日本化薬 執行役員 情報システム部長 末續肇氏(左)ガートナージャパン エグゼクティブ プログラム リージョナルバイスプレジデント 浅田徹氏

経営視点でのデジタル化で重要なのは「失敗を許容する文化」を作ること

――まずは、これまでのキャリアについてお聞かせください。

 1988年に物流担当のフィールドSEとして富士通に入社し、多くの物流業のお客様を担当しました。ハンディーターミナルなどを利用したシステム導入や富士通グループ全体の物流ソリューション統合化等を推進しました。その後、日本においては比較的早い時期ではないかと思いますが、戦略企画部門がアイデアソンやハッカソンの取り組みを始め、産業・流通分野のイノベーション創出に向けた横展開なども連携して進めました。

 2016年から1年間、古くからの富士通のお客様であったmizkan(ミツカン)グループへ出向することになり、転籍の要請があり2017年より移籍し、全体で約5年半に渡りグループITガバナンスの構築や日本の各種IT導入・運用保守を行ってきました。2018年には将来のデジタル化を見据えた全体俯瞰イメージ図を作成していましたが、その構想をまとめる上で役立ったのがガートナーの情報でした。

 その後、2021年8月に日本化薬に転職しましたが、IT基盤強化を中心に多くのシステム実装を指揮し現在に至ります。富士通ではお客様サポートを通じ、さまざまなテクノロジーの知見やお客様対応の経験を積み、mizkanではユーザー側からの視点でIT活用を捉え直し、これら両側の経験が今の活動にも生きています。
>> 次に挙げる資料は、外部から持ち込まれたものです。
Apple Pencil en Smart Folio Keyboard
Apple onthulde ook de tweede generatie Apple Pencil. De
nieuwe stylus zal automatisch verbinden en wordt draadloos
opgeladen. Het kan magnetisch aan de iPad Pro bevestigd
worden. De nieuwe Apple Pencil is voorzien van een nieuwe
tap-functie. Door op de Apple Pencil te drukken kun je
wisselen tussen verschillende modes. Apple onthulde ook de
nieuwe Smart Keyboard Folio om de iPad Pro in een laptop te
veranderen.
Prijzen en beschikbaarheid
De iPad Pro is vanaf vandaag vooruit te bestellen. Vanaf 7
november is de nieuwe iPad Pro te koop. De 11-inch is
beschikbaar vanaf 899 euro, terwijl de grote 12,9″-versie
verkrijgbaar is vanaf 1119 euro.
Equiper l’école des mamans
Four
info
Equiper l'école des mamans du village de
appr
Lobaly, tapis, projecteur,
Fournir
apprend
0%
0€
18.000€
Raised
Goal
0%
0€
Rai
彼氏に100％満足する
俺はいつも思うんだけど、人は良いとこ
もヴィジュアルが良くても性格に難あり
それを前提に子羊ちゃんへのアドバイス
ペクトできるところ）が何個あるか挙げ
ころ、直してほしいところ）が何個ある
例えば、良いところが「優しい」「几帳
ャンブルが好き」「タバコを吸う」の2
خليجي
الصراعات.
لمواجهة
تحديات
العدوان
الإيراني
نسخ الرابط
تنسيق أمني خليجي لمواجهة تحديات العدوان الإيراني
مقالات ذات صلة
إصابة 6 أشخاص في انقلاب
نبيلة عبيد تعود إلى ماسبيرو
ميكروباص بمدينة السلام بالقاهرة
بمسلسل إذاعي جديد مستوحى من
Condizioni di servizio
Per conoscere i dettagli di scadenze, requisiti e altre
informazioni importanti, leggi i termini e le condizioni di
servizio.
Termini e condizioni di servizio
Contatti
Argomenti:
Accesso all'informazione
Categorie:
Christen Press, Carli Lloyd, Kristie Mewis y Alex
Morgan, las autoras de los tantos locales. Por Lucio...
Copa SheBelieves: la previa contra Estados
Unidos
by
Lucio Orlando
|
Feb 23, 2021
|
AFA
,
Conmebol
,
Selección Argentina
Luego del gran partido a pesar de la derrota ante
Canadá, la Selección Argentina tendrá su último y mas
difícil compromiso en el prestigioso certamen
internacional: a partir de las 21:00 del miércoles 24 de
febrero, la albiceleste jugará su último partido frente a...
――最も記憶に残っているできごと、現在の仕事に影響している人との出会いはありましたか。

 行く先々で本当に人とのご縁を感じています。特にmizkanでの経験は、人と人のつながりにおいてとても大きかったと思っています。富士通のときは、担当するお客様とのつながりがほとんどでしたが、ユーザー企業側に移り同業者や異業種、ITベンダーなど、幅広い分野の方々と接する機会があり、より高い視座・逆の立場からITを見る機会を得ることができました。

 富士通時代は、ITだけでなく人間関係の大切さも、入社早々から教えてもらいました。今の自分はお客様に育ててもらったと思っています。入社して3カ月後に、物流担当のSEとして配属され、早速夜間作業の対応がありました。最初の仕事はケーブルの敷設で、その日は私の誕生日でしたが、出張していたお客様が初対面で新人の私のためにお土産を買って来てくれたのです。数年して全国に中型汎用機を展開したときも、作業を終えた後に折角来たのだからと現地のお客様が自宅に泊めてくれ、翌日ご家族と一緒に観光に連れて行ってもらったこともありました。人と人としてのつながりが、仕事においても大切なのだということを知る貴重な経験でした。

 mizkanでの私の役割はIT領域の範疇で、DXは後から入社されたCDOが牽引されましたが、その少し前に代表(会長のことをそのようにお呼びしていました)から「デジタルは何が重要か」と唐突に聞かれたこともありました。私は「失敗を許容する文化」を作ることだと答えました。日本の伝統的な企業でしたが、というよりは“だからこそ”なのですが、将来に対するアンテナはとても高く、常に先の先を考えていらっしゃいました。

 「まず動いてみて着地させてみる、それを繰り返して失敗から学んでいく、そのように考えられる文化の醸成が、デジタル時代には重要です。そのためには、予算も含めた権限の移譲も重要な要素になります」、このようなお話をさせていただいたと記憶しています。

 ここでの経験は厳しいことも沢山ありましたが、いつも心を配って下さり、経営者としてのお考えに身近なところで触れさせていただけたことは、私にとってとても大きな財産となっており、感謝しかありません。

 加えてmizkanでは年に1度、取引先様を招く場が設けられていましたが、そこにIT関連各社のトップが来場し、さまざまな話を聞かせてもらえたことも、人脈や知見の拡大につながっています。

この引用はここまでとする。